4 juin 2026
L’autre jour, le chef de cabinet du président ukrainien, Kyrylo Budanov, a déclaré que le président Volodymyr Zelensky avait donné pour instruction de tenter de mettre fin à la guerre avant l’hiver.
Selon les autorités et analystes ukrainiens, un tournant décisif se profile sur le front. Les discussions sur le calendrier et les chances de paix se déroulent dans un contexte d’attaque contre Saint-Pétersbourg. C’est là que l’élite russe et le dirigeant russe Vladimir Poutine sont attendus pour le forum.

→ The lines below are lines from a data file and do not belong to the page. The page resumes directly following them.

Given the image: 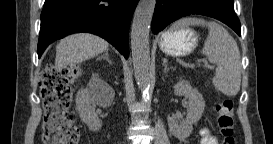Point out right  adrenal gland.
I'll use <instances>...</instances> for the list:
<instances>
[{
    "label": "right adrenal gland",
    "mask_w": 273,
    "mask_h": 144,
    "mask_svg": "<svg viewBox=\"0 0 273 144\" xmlns=\"http://www.w3.org/2000/svg\"><path fill=\"white\" fill-rule=\"evenodd\" d=\"M109 50H105L104 54L101 55L100 57H98V59H105L110 65H111V61L109 60V54H108Z\"/></svg>",
    "instance_id": "obj_1"
}]
</instances>
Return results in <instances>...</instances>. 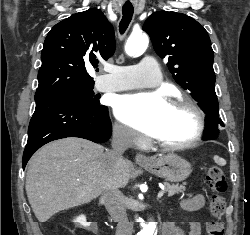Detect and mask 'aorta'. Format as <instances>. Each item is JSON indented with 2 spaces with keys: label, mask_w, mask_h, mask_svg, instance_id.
Returning <instances> with one entry per match:
<instances>
[{
  "label": "aorta",
  "mask_w": 250,
  "mask_h": 235,
  "mask_svg": "<svg viewBox=\"0 0 250 235\" xmlns=\"http://www.w3.org/2000/svg\"><path fill=\"white\" fill-rule=\"evenodd\" d=\"M148 37L142 34H132L126 43L125 51L128 55L133 56L135 54L143 53L148 47ZM138 221H142L139 219ZM156 229L155 222H149L144 224L142 229L137 235H154Z\"/></svg>",
  "instance_id": "762f6f07"
}]
</instances>
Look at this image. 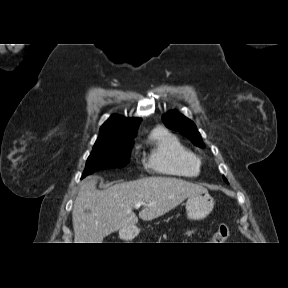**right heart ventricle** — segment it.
<instances>
[{"instance_id":"obj_1","label":"right heart ventricle","mask_w":288,"mask_h":288,"mask_svg":"<svg viewBox=\"0 0 288 288\" xmlns=\"http://www.w3.org/2000/svg\"><path fill=\"white\" fill-rule=\"evenodd\" d=\"M147 166L161 174L193 178L201 173L198 155L167 129H154L148 139Z\"/></svg>"}]
</instances>
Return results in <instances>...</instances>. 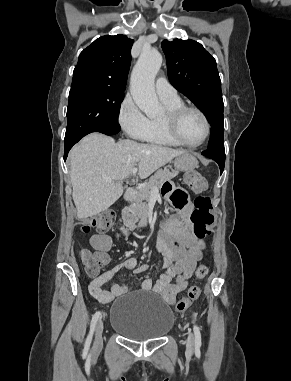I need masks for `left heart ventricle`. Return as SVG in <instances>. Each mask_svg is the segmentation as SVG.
Listing matches in <instances>:
<instances>
[{
  "instance_id": "left-heart-ventricle-1",
  "label": "left heart ventricle",
  "mask_w": 291,
  "mask_h": 381,
  "mask_svg": "<svg viewBox=\"0 0 291 381\" xmlns=\"http://www.w3.org/2000/svg\"><path fill=\"white\" fill-rule=\"evenodd\" d=\"M178 130L182 139L187 143H198L205 133L204 121L198 113L188 111L180 118Z\"/></svg>"
}]
</instances>
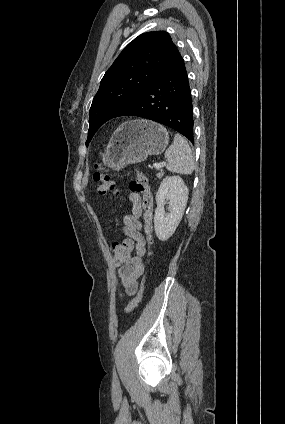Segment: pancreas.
Masks as SVG:
<instances>
[{
  "mask_svg": "<svg viewBox=\"0 0 285 424\" xmlns=\"http://www.w3.org/2000/svg\"><path fill=\"white\" fill-rule=\"evenodd\" d=\"M156 176H157V178H159V179H160V178H162V176H163V173H162V172H160V173H157V175H156Z\"/></svg>",
  "mask_w": 285,
  "mask_h": 424,
  "instance_id": "1",
  "label": "pancreas"
}]
</instances>
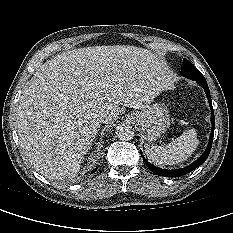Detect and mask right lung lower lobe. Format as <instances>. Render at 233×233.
<instances>
[{
	"instance_id": "right-lung-lower-lobe-1",
	"label": "right lung lower lobe",
	"mask_w": 233,
	"mask_h": 233,
	"mask_svg": "<svg viewBox=\"0 0 233 233\" xmlns=\"http://www.w3.org/2000/svg\"><path fill=\"white\" fill-rule=\"evenodd\" d=\"M97 169V168H96ZM96 169H94L91 173H94L96 171Z\"/></svg>"
}]
</instances>
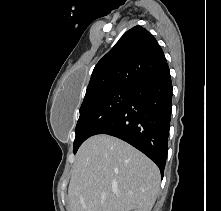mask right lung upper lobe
Wrapping results in <instances>:
<instances>
[{
	"label": "right lung upper lobe",
	"instance_id": "obj_1",
	"mask_svg": "<svg viewBox=\"0 0 221 211\" xmlns=\"http://www.w3.org/2000/svg\"><path fill=\"white\" fill-rule=\"evenodd\" d=\"M168 71L163 50L154 36L135 26L97 63L84 100L118 88H133Z\"/></svg>",
	"mask_w": 221,
	"mask_h": 211
}]
</instances>
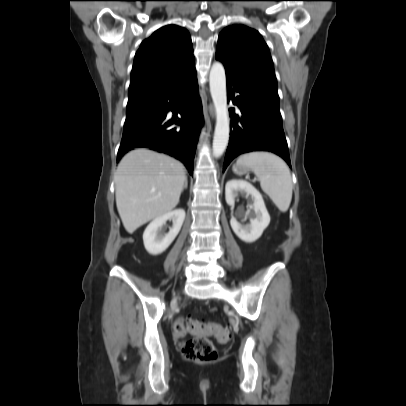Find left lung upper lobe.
Returning a JSON list of instances; mask_svg holds the SVG:
<instances>
[{
	"label": "left lung upper lobe",
	"mask_w": 406,
	"mask_h": 406,
	"mask_svg": "<svg viewBox=\"0 0 406 406\" xmlns=\"http://www.w3.org/2000/svg\"><path fill=\"white\" fill-rule=\"evenodd\" d=\"M216 59L225 70L247 83L277 92V80L267 44L255 29L232 25L218 38Z\"/></svg>",
	"instance_id": "left-lung-upper-lobe-1"
}]
</instances>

- Quel impact cela a-t-il sur le cours de la guerre ?
- Le temps joue-t-il contre la Russie ?
- Pourquoi la Russie a-t-elle besoin du Donbass ?

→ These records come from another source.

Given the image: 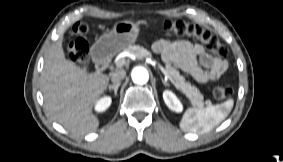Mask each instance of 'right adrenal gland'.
<instances>
[{"mask_svg": "<svg viewBox=\"0 0 283 162\" xmlns=\"http://www.w3.org/2000/svg\"><path fill=\"white\" fill-rule=\"evenodd\" d=\"M119 86H120V83H119V84H116V85H110V86L108 87L109 92H111L112 90L114 91L115 97L117 96V91H118Z\"/></svg>", "mask_w": 283, "mask_h": 162, "instance_id": "right-adrenal-gland-1", "label": "right adrenal gland"}]
</instances>
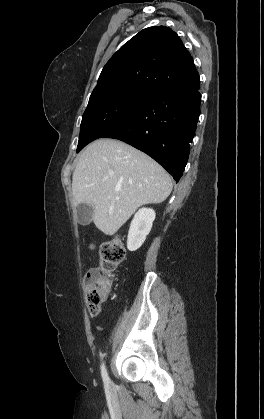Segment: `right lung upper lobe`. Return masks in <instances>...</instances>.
I'll use <instances>...</instances> for the list:
<instances>
[{"instance_id":"right-lung-upper-lobe-1","label":"right lung upper lobe","mask_w":264,"mask_h":419,"mask_svg":"<svg viewBox=\"0 0 264 419\" xmlns=\"http://www.w3.org/2000/svg\"><path fill=\"white\" fill-rule=\"evenodd\" d=\"M199 82L193 59L181 39L165 26L143 29L104 66L94 90L133 85L152 93L189 87Z\"/></svg>"}]
</instances>
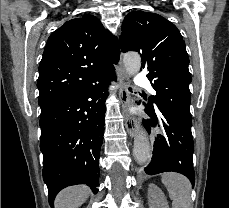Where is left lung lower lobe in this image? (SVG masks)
I'll return each mask as SVG.
<instances>
[{
    "label": "left lung lower lobe",
    "instance_id": "obj_1",
    "mask_svg": "<svg viewBox=\"0 0 229 208\" xmlns=\"http://www.w3.org/2000/svg\"><path fill=\"white\" fill-rule=\"evenodd\" d=\"M144 105L146 114L151 117L148 122L152 126L158 124L163 130V135L157 137L154 142L152 160L144 171L148 175L166 171L178 172L188 177L194 187L191 117L160 107H150L145 103ZM144 125L149 127L145 120Z\"/></svg>",
    "mask_w": 229,
    "mask_h": 208
}]
</instances>
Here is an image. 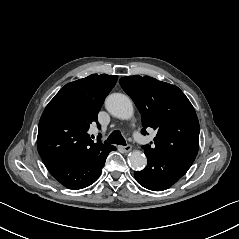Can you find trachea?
<instances>
[{
    "instance_id": "trachea-1",
    "label": "trachea",
    "mask_w": 239,
    "mask_h": 239,
    "mask_svg": "<svg viewBox=\"0 0 239 239\" xmlns=\"http://www.w3.org/2000/svg\"><path fill=\"white\" fill-rule=\"evenodd\" d=\"M106 143L126 146V141L119 130L113 131L107 138Z\"/></svg>"
}]
</instances>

- À quoi peut ressembler la paix ?
- Quels signaux Zelensky envoie-t-il à ses publics internes et externes ?
- Que signifient les réunions de Zelensky ?
- Zelensky se présentera-t-il à la prochaine élection présidentielle ?

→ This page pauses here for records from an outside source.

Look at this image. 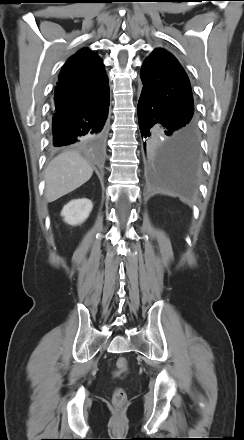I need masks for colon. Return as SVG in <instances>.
<instances>
[{
	"label": "colon",
	"mask_w": 244,
	"mask_h": 440,
	"mask_svg": "<svg viewBox=\"0 0 244 440\" xmlns=\"http://www.w3.org/2000/svg\"><path fill=\"white\" fill-rule=\"evenodd\" d=\"M129 362L125 357H120L116 362V374H121L128 369ZM127 395L122 388H116L113 392V403L121 406L125 403Z\"/></svg>",
	"instance_id": "colon-1"
}]
</instances>
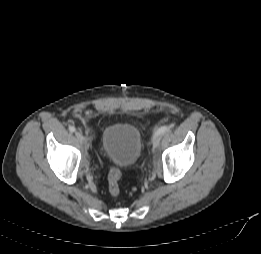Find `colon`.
I'll return each instance as SVG.
<instances>
[{
    "label": "colon",
    "mask_w": 261,
    "mask_h": 254,
    "mask_svg": "<svg viewBox=\"0 0 261 254\" xmlns=\"http://www.w3.org/2000/svg\"><path fill=\"white\" fill-rule=\"evenodd\" d=\"M122 177L121 170L117 167H112L108 173V191L113 197L120 193V180Z\"/></svg>",
    "instance_id": "colon-1"
}]
</instances>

- Quel a été l’impact des scandales de corruption et du « Minditchgate » sur la situation ?
- Pourquoi Rinat Akhmetov a-t -il « pris la parole » et comment déchiffrer ses thèses sur la paix ?
« Les diplomates occidentaux ont l’impression convaincante que nous avons franchi un certain point où notre position actuelle – en matière de négociations et sur le plan militaire – est nettement plus forte qu’il y a quelques mois. »« … C’est plus visible de côté », a déclaré Oleg Rybachuk , directeur du Centre pour les actions conjointes et ancien vice-Premier ministre, sur Radio Liberty (émission « Liberty Live ») .
Nombre de commentateurs, y compris ceux fidèles à Poutine, ont le sentiment que quelque chose cloche. Un sentiment de catastrophe… Les frappes bien ciblées de l’Ukraine sur l’arrière-garde russe, même sur les villes où Poutine est censé se trouver, c’est un affront direct à Poutine.« C’est un véritable camouflet militaro-politique, et en même temps la preuve que la Russie ne gagne pas cette guerre, bien au contraire », a souligné le politologue Volodymyr Fesenko . « Un changement radical est en train de se produire sur le front… Et si, cet été, les tendances actuelles se consolident et s’intensifient, alors, assurément, je pense, les conditions seront bien plus réunies pour l’ouverture de véritables négociations de paix. Et pour cela, un rôle plus actif de l’administration américaine, voire de Trump lui-même, sera nécessaire. »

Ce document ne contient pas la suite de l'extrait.